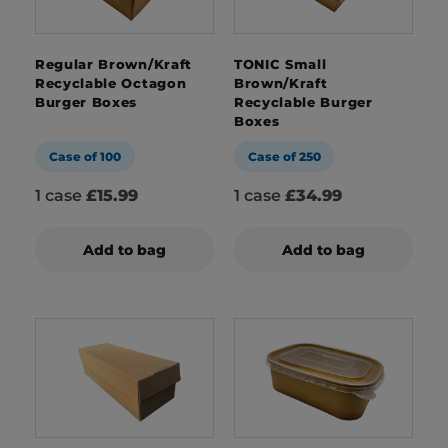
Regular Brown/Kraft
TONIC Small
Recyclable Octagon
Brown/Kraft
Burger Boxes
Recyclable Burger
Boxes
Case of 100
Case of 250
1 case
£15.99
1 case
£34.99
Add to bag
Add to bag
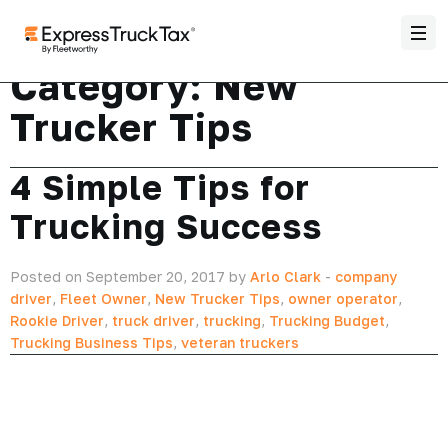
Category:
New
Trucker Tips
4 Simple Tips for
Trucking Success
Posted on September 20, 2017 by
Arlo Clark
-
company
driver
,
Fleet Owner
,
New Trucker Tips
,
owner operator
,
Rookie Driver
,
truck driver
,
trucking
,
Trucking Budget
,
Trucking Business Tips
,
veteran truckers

★ ★ ★ ★ ★ ★ ★

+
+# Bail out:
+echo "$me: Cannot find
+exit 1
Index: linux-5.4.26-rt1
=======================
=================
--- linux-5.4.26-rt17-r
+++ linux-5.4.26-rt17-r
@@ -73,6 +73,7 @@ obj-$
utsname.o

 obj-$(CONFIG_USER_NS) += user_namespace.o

★ ★ ★ ★ ★ ★ ★

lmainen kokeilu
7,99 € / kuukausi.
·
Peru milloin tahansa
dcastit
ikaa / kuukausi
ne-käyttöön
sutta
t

★ ★ ★ ★ ★ ★ ★

HOW TO COMPLETE THIS TASK ::
With pictures excluded, reproduce exactly the lines above from the one containing "Burger Boxes" down to the one containing "veteran truckers", those two included.

RESPONSE TO THIS TASK ::
Burger Boxes
Recyclable Burger
Boxes
Case of 100
Case of 250
1 case
£15.99
1 case
£34.99
Add to bag
Add to bag
Category:
New
Trucker Tips
4 Simple Tips for
Trucking Success
Posted on September 20, 2017 by
Arlo Clark
-
company
driver
,
Fleet Owner
,
New Trucker Tips
,
owner operator
,
Rookie Driver
,
truck driver
,
trucking
,
Trucking Budget
,
Trucking Business Tips
,
veteran truckers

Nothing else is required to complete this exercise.